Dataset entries

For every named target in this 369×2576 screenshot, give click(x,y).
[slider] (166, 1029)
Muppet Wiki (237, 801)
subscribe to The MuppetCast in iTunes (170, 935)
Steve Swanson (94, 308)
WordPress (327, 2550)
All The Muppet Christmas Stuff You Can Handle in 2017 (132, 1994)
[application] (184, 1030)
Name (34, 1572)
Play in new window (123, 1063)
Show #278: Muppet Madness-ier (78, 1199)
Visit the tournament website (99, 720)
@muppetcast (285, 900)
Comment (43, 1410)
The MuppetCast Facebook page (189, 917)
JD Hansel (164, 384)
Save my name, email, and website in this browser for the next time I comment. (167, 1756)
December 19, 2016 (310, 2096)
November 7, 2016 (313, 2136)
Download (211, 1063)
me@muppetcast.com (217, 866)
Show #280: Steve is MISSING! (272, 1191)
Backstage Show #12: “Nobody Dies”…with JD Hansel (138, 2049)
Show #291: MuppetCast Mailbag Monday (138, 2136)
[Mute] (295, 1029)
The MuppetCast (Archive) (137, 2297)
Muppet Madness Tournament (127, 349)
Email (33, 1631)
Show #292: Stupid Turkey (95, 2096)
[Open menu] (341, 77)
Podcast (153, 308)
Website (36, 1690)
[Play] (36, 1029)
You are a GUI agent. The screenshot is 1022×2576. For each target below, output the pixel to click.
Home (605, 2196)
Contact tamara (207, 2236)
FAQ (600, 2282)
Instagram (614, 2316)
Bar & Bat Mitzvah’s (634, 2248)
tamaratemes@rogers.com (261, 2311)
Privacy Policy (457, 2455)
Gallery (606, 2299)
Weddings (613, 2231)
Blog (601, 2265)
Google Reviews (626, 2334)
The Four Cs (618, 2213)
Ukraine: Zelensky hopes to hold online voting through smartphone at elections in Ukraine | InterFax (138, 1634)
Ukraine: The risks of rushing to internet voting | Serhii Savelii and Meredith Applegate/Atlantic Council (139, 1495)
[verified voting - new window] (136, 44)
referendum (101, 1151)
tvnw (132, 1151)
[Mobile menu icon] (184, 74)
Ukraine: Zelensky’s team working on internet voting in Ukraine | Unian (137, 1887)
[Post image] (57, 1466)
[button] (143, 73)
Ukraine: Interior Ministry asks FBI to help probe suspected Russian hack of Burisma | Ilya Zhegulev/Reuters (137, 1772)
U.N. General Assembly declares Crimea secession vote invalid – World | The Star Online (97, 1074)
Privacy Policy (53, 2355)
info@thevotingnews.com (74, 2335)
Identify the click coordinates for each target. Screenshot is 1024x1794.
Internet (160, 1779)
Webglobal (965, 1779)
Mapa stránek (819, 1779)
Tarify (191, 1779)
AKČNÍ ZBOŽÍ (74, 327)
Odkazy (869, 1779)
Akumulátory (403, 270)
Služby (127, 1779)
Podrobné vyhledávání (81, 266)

__Task to complete__.
Identify the lines above with the word "each". Copy them.

__Result for this task__.
You are a GUI agent. The screenshot is 1022×2576. For each target below, output the pixel to click.
Identify the click coordinates for each target. Screenshot is 1024x1794.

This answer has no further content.